Dear Pizza-Loving Lovers,
Weddings are a trade-off. You get to rub your supposed marital joy directly in the faces of your family and friends (and Facebook feed) for an entire day, and we pretend to be happy for you. In return for our cooperation, you owe it to your guests to deliver on certain traditions: an open bar, hot groomsmen to keep us entertained, and the excuse to binge on wedding cake until our Spanx threaten to split open. Unless you’re some romantic idiot, free alcohol and cake are literally the only reason to sit through the torture of a wedding ceremony, but you had the nerve—the audacity—to serve a pizza “cake” at your wedding. I ask you: What the fuck?
Obviously, betches love pizza. Fucking everyone loves pizza. That’s why there’s a pizza place on every corner of every street in America. It’s so cheap that you can get a slice for a single dollar, which is like half the reason pizza is the perfect drunk-binge food. Waking up hungover and surrounded by pizza boxes means you’re out, like, $30 at most for the food (and $90 for the vodka, but whatever). But pizza at a wedding is an abomination.
Yes, weddings are expensive, but really? You’re so broke you had to order a bunch of delivery pizza like it’s your 11th birthday party and you couldn’t convince your mom to take you to Chuck E. Cheese? I barely understand the meaning of the word “budget,” but even I know that if you’re that strapped for cash, you can just fire the DJ and make a Spotify playlist for the reception.
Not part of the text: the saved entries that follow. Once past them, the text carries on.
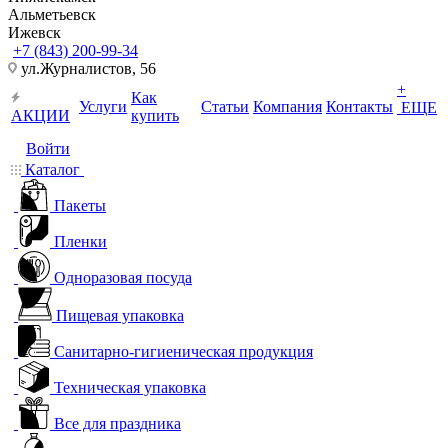
Альметьевск
Ижевск
+7 (843) 200-99-34
ул.Журналистов, 56
+
Как
Услуги
Статьи
Компания
Контакты
ЕЩЕ
АКЦИИ
купить
Войти
Каталог
Пакеты
Пленки
Одноразовая посуда
Пищевая упаковка
Санитарно-гигиеническая продукция
Техническая упаковка
Все для праздника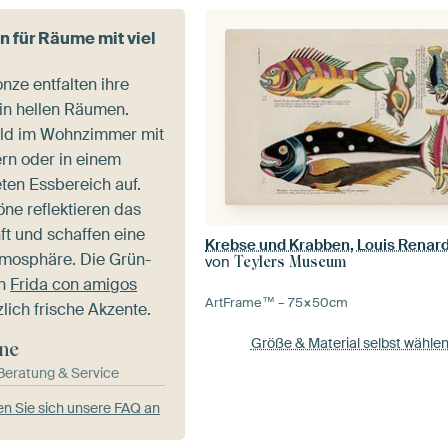
 für Räume mit viel
nze entfalten ihre
 in hellen Räumen.
ild im Wohnzimmer mit
rn oder in einem
eten Essbereich auf.
ne reflektieren das
ft und schaffen eine
mosphäre. Die Grün-
von
Teylers Museum
in
Frida con amigos
ArtFrame™ –
75×50
cm
lich frische Akzente.
Größe & Material selbst wähle
ne
-Beratung & Service
n Sie sich unsere FAQ an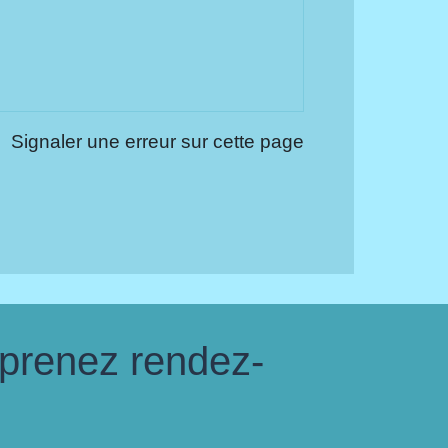
Signaler une erreur sur cette page
 prenez rendez-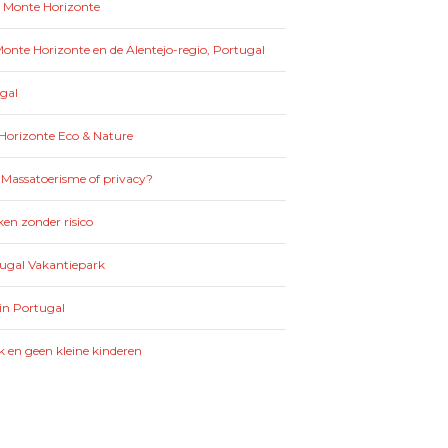
: Monte Horizonte
nte Horizonte en de Alentejo-regio, Portugal
gal
Horizonte Eco & Nature
 Massatoerisme of privacy?
en zonder risico
tugal Vakantiepark
in Portugal
k en geen kleine kinderen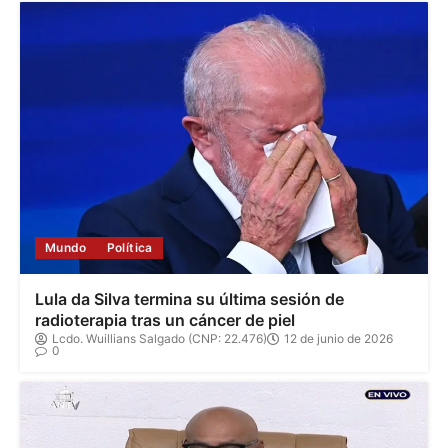
Mundo
Política
Lula da Silva termina su última sesión de
radioterapia tras un cáncer de piel
Lcdo. Wuillians Salgado (CNP: 22.476)
12 de junio de 2026
0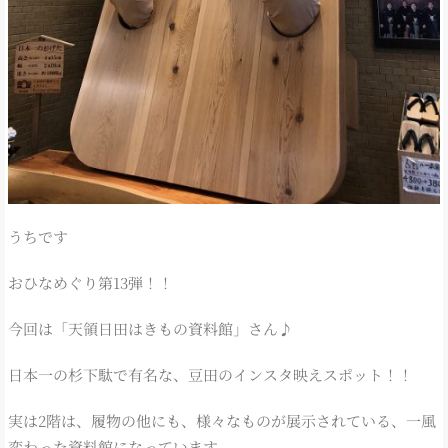
うちです
おひなめぐり第13弾！！
今回は「天領日田はきもの資料館」さん♪
日本一の杉下駄で有名な、豆田のインスタ映えスポット！！
実は2階は、履物の他にも、様々なものが展示されている、一風
変わった資料館になっています。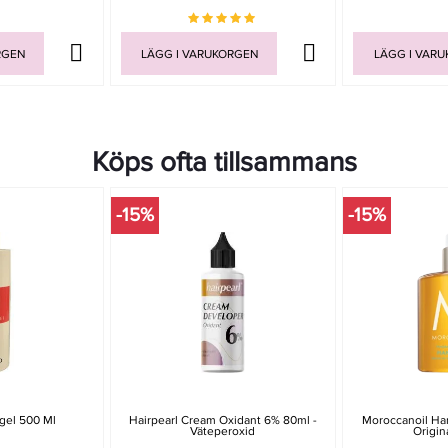
RGEN
LÄGG I VARUKORGEN
LÄGG I VAR
Köps ofta tillsammans
-15%
-15%
gel 500 Ml
Hairpearl Cream Oxidant 6% 80ml -
Moroccanoil Ha
Väteperoxid
Origin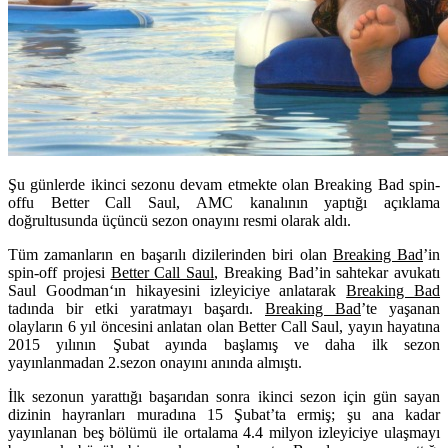
Şu günlerde ikinci sezonu devam etmekte olan Breaking Bad spin-
offu Better Call Saul, AMC kanalının yaptığı açıklama
doğrultusunda üçüncü sezon onayını resmi olarak aldı.
Tüm zamanların en başarılı dizilerinden biri olan
Breaking Bad
’in
spin-off projesi
Better Call Saul
, Breaking Bad’in sahtekar avukatı
Saul Goodman
‘ın hikayesini izleyiciye anlatarak
Breaking Bad
tadında bir etki yaratmayı başardı.
Breaking Bad
’te yaşanan
olayların 6 yıl öncesini anlatan olan Better Call Saul, yayın hayatına
2015 yılının Şubat ayında başlamış ve daha ilk sezon
yayınlanmadan 2.sezon onayını anında almıştı.
İlk sezonun yarattığı başarıdan sonra ikinci sezon için gün sayan
dizinin hayranları muradına 15 Şubat’ta ermiş; şu ana kadar
yayınlanan beş bölümü ile ortalama 4.4 milyon izleyiciye ulaşmayı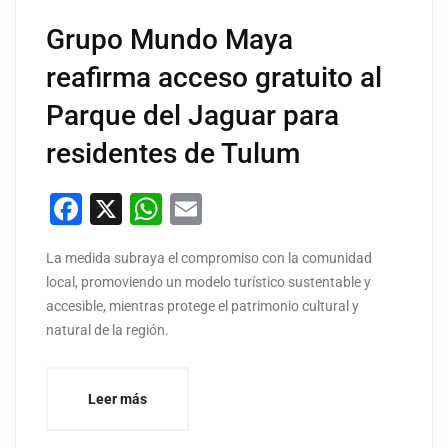
Grupo Mundo Maya
reafirma acceso gratuito al
Parque del Jaguar para
residentes de Tulum
Facebook
X
WhatsApp
Email
La medida subraya el compromiso con la comunidad
local, promoviendo un modelo turístico sustentable y
accesible, mientras protege el patrimonio cultural y
natural de la región.
Leer más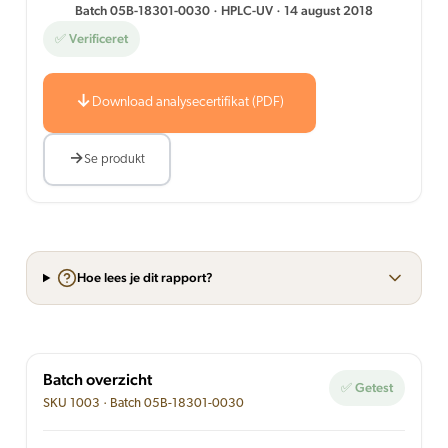
Batch 05B-18301-0030 · HPLC-UV · 14 august 2018
✅ Verificeret
Download analysecertifikat (PDF)
Se produkt
Hoe lees je dit rapport?
Batch overzicht
✅ Getest
SKU 1003 · Batch 05B-18301-0030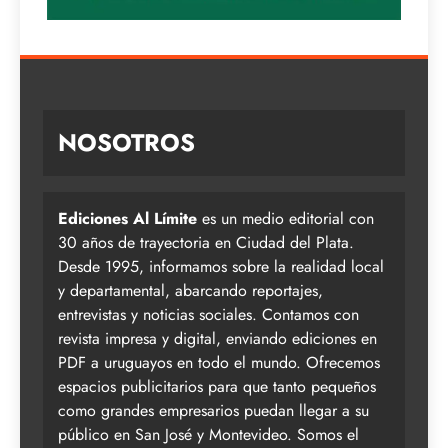
NOSOTROS
Ediciones Al Límite
es un medio editorial con
30 años de trayectoria en Ciudad del Plata.
Desde 1995, informamos sobre la realidad local
y departamental, abarcando reportajes,
entrevistas y noticias sociales. Contamos con
revista impresa y digital, enviando ediciones en
PDF a uruguayos en todo el mundo. Ofrecemos
espacios publicitarios para que tanto pequeños
como grandes empresarios puedan llegar a su
público en San José y Montevideo. Somos el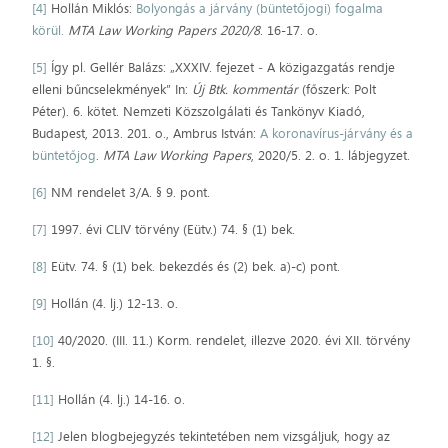
[4]
Hollán Miklós:
Bolyongás a járvány (büntetőjogi) fogalma
körül.
MTA Law Working Papers 2020/8
. 16-17. o.
[5]
Így pl. Gellér Balázs: „XXXIV. fejezet ‒ A közigazgatás rendje
elleni bűncselekmények” In:
Új Btk. kommentár
(főszerk: Polt
Péter). 6. kötet. Nemzeti Közszolgálati és Tankönyv Kiadó,
Budapest, 2013. 201. o., Ambrus István:
A koronavírus-járvány és a
büntetőjog
.
MTA Law Working Papers
, 2020/5. 2. o. 1. lábjegyzet.
[6]
NM rendelet 3/A. § 9. pont.
[7]
1997. évi CLIV törvény (Eütv.) 74. § (1) bek.
[8]
Eütv. 74. § (1) bek. bekezdés és (2) bek. a)-c) pont.
[9]
Hollán (4. lj.) 12-13. o.
[10]
40/2020. (III. 11.) Korm. rendelet, illezve 2020. évi XII. törvény
1. §.
[11]
Hollán (4. lj.) 14-16. o.
[12]
Jelen blogbejegyzés tekintetében nem vizsgáljuk, hogy az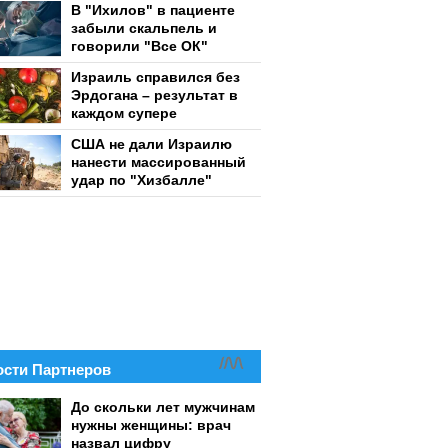
В "Ихилов" в пациенте
забыли скальпель и
говорили "Все ОК"
Израиль справился без
Эрдогана – результат в
каждом супере
США не дали Израилю
нанести массированный
удар по "Хизбалле"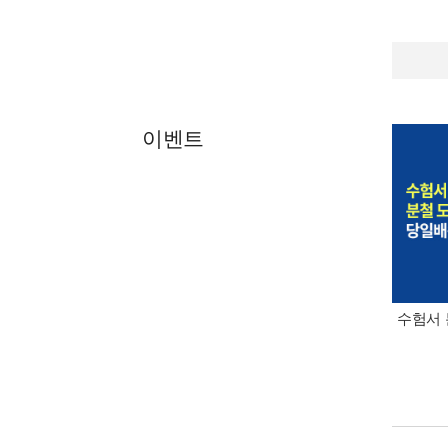
이벤트
수험서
Instead, you served pizza. As I already pointed out, drunk pizza binges are practically an American tradition, so I guarantee 95 percent of your single guests had eaten it in their hotel rooms the night before, when they were drinking away their fear of dying alone. You think they were excited when they saw you bring out four fucking pizzas stacked on top of each other instead of a wedding cake?
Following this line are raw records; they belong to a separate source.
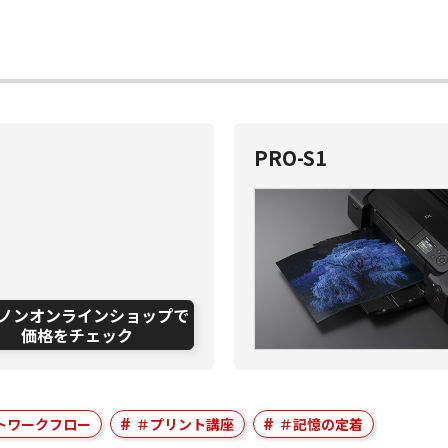
PRO-S1
ノンオンラインショップで
価格をチェック
トワークフロー
＃プリント講座
＃記憶の定着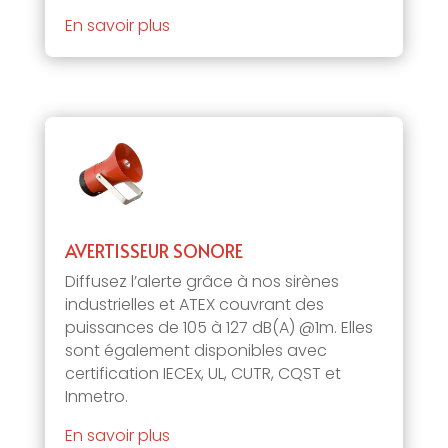
En savoir plus
AVERTISSEUR SONORE
Diffusez l’alerte grâce à nos sirènes
industrielles et ATEX couvrant des
puissances de 105 à 127 dB(A) @1m. Elles
sont également disponibles avec
certification IECEx, UL, CUTR, CQST et
Inmetro.
En savoir plus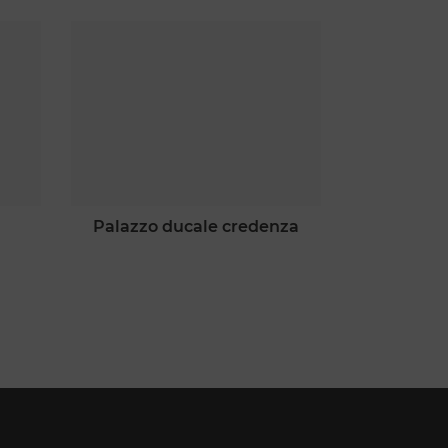
palazzo ducale credenza
pala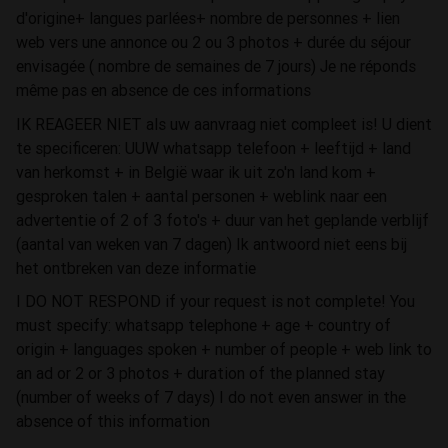
d'origine+ langues parlées+ nombre de personnes + lien
web vers une annonce ou 2 ou 3 photos + durée du séjour
envisagée ( nombre de semaines de 7 jours) Je ne réponds
même pas en absence de ces informations
IK REAGEER NIET als uw aanvraag niet compleet is! U dient
te specificeren: UUW whatsapp telefoon + leeftijd + land
van herkomst + in België waar ik uit zo'n land kom +
gesproken talen + aantal personen + weblink naar een
advertentie of 2 of 3 foto's + duur van het geplande verblijf
(aantal van weken van 7 dagen) Ik antwoord niet eens bij
het ontbreken van deze informatie
I DO NOT RESPOND if your request is not complete! You
must specify: whatsapp telephone + age + country of
origin + languages spoken + number of people + web link to
an ad or 2 or 3 photos + duration of the planned stay
(number of weeks of 7 days) I do not even answer in the
absence of this information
— BRIDES (@brides) March 30, 2017
The answer is clearly no, they were not. I don’t care if it was “what pizza dreams are made of”—everyone was expecting cake, and you reneged on that promise. And how did that work, BTW? Did you bring the “cake” out after everyone had already eaten dinner like a couple of monsters? Have some fucking respect for the people who are currently showering you with wedding gifts you clearly don’t deserve.
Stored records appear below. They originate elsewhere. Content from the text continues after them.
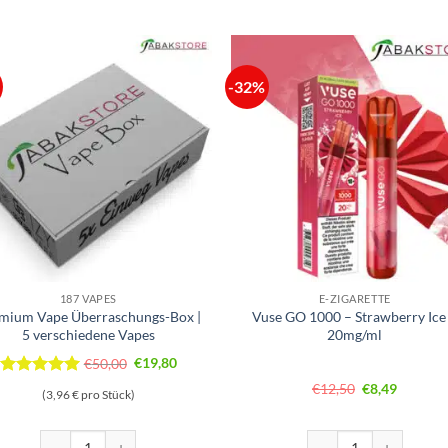
-32%
187 VAPES
E-ZIGARETTE
mium Vape Überraschungs-Box |
Vuse GO 1000 – Strawberry Ice
5 verschiedene Vapes
20mg/ml
Ursprünglicher
Aktueller
€
50,00
€
19,80
Preis
Preis
Bewertet
Ursprünglich
Aktuelle
€
12,50
€
8,49
(3,96 € pro Stück)
Preis
Preis
mit
5
von
war:
ist:
war:
ist:
5
€50,00
€19,80.
€12,50
€8,49.
0mg/ml Menge
Premium Vape Überraschungs-Box | 5 verschiedene Vapes Menge
Vuse GO 1000 – Strawb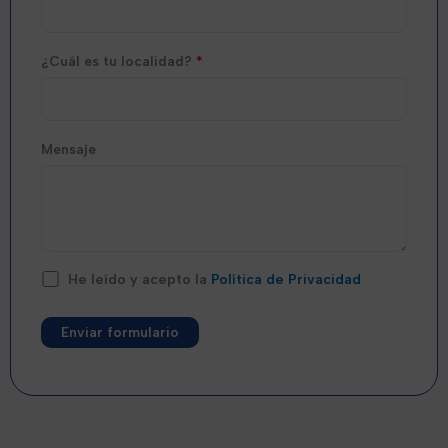
¿Cuál es tu localidad?
*
Mensaje
He leído y acepto la
Política de Privacidad
Alternative: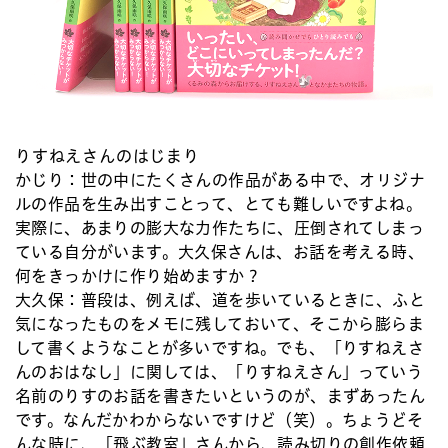
りすねえさんのはじまり
かじり：
世の中にたくさんの作品がある中で、オリジナ
ルの作品を生み出すことって、とても難しいですよね。
実際に、あまりの膨大な力作たちに、圧倒されてしまっ
ている自分がいます。大久保さんは、お話を考える時、
何をきっかけに作り始めますか？
大久保：
普段は、例えば、道を歩いているときに、ふと
気になったものをメモに残しておいて、そこから膨らま
して書くようなことが多いですね。でも、「りすねえさ
んのおはなし」に関しては、「りすねえさん」っていう
名前のりすのお話を書きたいというのが、まずあったん
です。なんだかわからないですけど（笑）。ちょうどそ
んな時に、「飛ぶ教室」さんから、読み切りの創作依頼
By the way, despite what you may believe, a gelato option—which they served—doesn’t make up for the lack of wedding cake. Sure, it tastes good, but the two foods are in no way equivalent. Bingeing on cake at the reception is an integral part of eating your feelings before you progress to drinking away your feelings and banging the semi-hot bartender in your car when the maid of honor calls dibs on the one hot groomsman. Bingeing on gelato just gives you a brain freeze. Do you see how these two activities are not equivalent?
Honestly, I’m not sure why there wasn’t a revolt immediately after the “cake” was brought out. Are your friends that polite? Was everyone so wasted they had already reached the pizza bingeing point of the night? Either way, please spend your honeymoon considering how to word your apology letters, and repeat after me: Pizza will never count as cake.